He welcomed the first stone from James as it struck his temple. He didn’t flinch. He didn’t feel it. Nor did he feel the second from Luke, or the third cast by John. The stones hit, one after another, each one thrown harder than the last until they drove Iscariot to his knees. All he felt was the agony of the garden.

Matthew came forward with the rope and looped it around Judas’ neck.

Judas wept.

2

Burn With Me Now

It was two minutes to three when the woman walked into Trafalgar Square.

Dressed in jeans and a loose-fitting, yellow tee-shirt she looked like every other summer tourist come to pay homage to Landseer’s brooding lions. There was a smiley face plastered across her chest. The grin was stretched out of shape by the teardrop swell of her breasts. Only it wasn’t summer. The yellow tee-shirt set her apart from the maddening crowd, because everyone else was wrapped up against the spring chill with scarves and gloves and woolen hats.

She stood still, a single spot of calm amid the hectic hustle of London. She uncapped the plastic bottle she held and emptied it over her head and shoulders, working the syry liquid in to her scalp. In less than a minute her long blonde hair was tangled and thick with grease as though it hadn’t been washed in months.
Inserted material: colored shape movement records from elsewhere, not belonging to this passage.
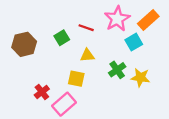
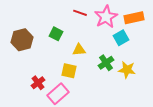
orange rectangle: (148, 20) -> (134, 18), turned 30
red line: (86, 28) -> (80, 13), moved
green square: (62, 38) -> (56, 34), turned -32

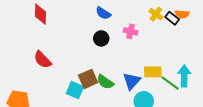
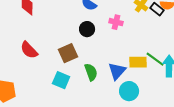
brown square: (88, 79) -> (68, 53), moved
green semicircle: (105, 82) -> (91, 72), turned -144
green line: (170, 83) -> (155, 59), moved

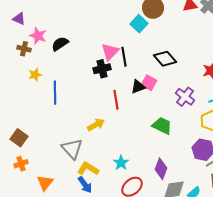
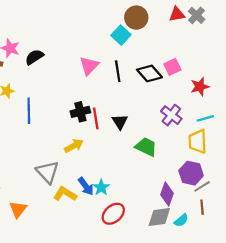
black line: (124, 57) -> (118, 71), moved
black cross: (102, 69) -> (80, 112), moved
pink square: (149, 83) -> (172, 67), moved, turned 35
black triangle: (138, 87) -> (120, 122), moved, turned -42
purple diamond: (161, 169) -> (167, 194), moved
blue arrow: (85, 185) -> (86, 186), moved

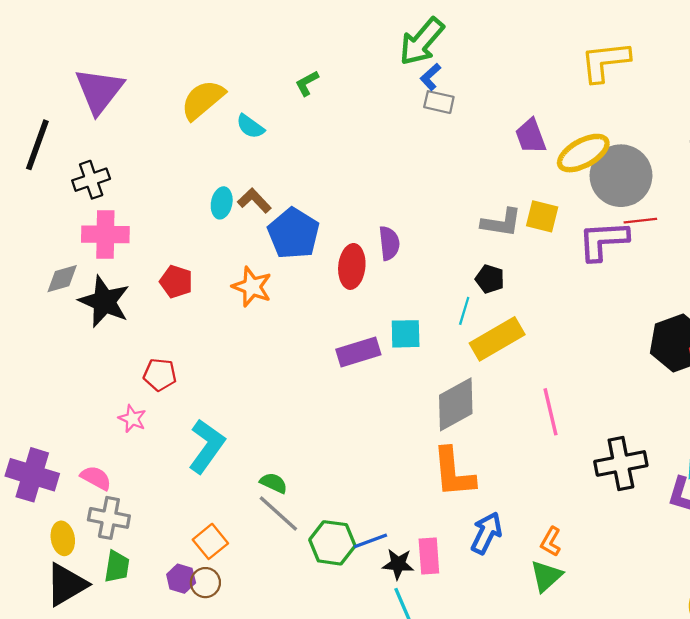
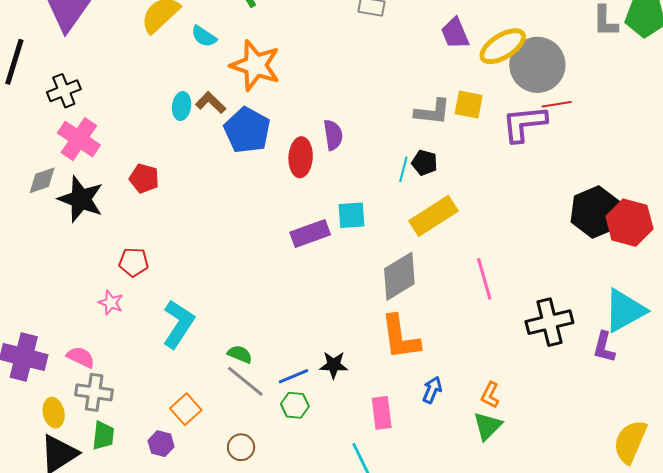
pink cross: (105, 234) -> (79, 139), turned 36
orange star: (252, 287) -> (255, 65), moved, size x1.4
cyan line: (464, 311) -> (403, 169), moved
blue arrow: (486, 533) -> (432, 390), size x0.7
blue line: (371, 541) -> (293, 376), moved
green hexagon: (332, 543) -> (295, 405), size x0.7
black star: (398, 564) -> (334, 365), moved
brown circle: (205, 583) -> (241, 447), moved

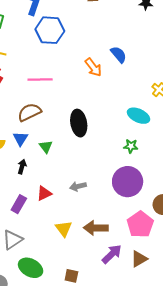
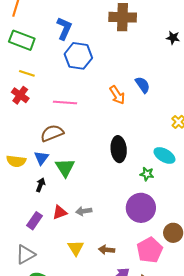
cyan ellipse: (138, 116) -> (164, 155), moved
black ellipse: (79, 123) -> (119, 149), moved
green triangle: (46, 147) -> (65, 168), size x1.5
gray arrow: (78, 186) -> (84, 211), moved
brown arrow: (96, 228) -> (107, 250), size x0.7

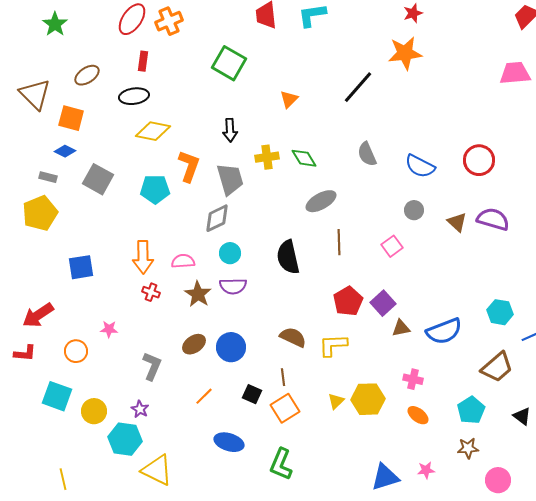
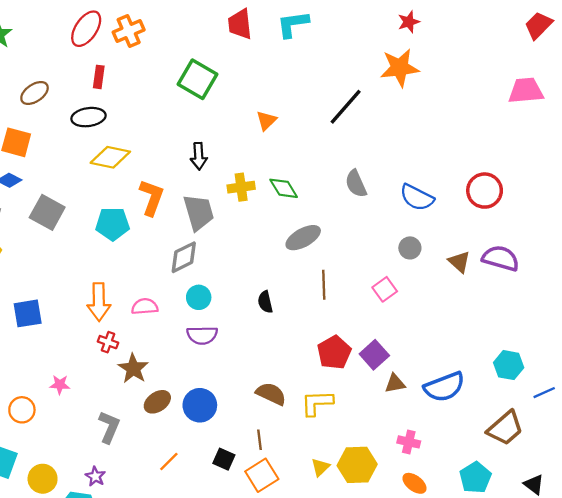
black semicircle: (288, 257) -> (265, 302), size x0.6
brown star: (198, 294) -> (133, 369), moved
She smelled like the traffic fumes and fog of pollution that choked the city.

Pigeons landed around the feet of the man beside her as he scattered chunks of bread across the paving stones. He looked up and smiled at her. He had a gentle face. A kind smile. She wondered who loved him. Someone had to. He had the contentment of a loved man.

Around her the tourists divided into groups: those out in search of culture headed toward the National Portrait Gallery; the thirsty ducked into the cafe on the corner; the royalists crossed over the road and disappeared beneath Admiralty Arch onto Whitehall; the hungry headed for Chandos Place and Covent Garden’s trendy eateries; and those starved of entertainment wandered up St Martin’s Lane towards Leicester Square or Soho, depending upon their definition of entertainment. Businessmen in their off-the-rack suits marched in step like penguins, umbrella tips and blakeys and segs, those uniquely English metal sole protectors, tapping out the rhythm of the day’s enterprise. Red buses crawled down Cockspur Street and around the corner toward The Strand and Charing Cross. The city was alive.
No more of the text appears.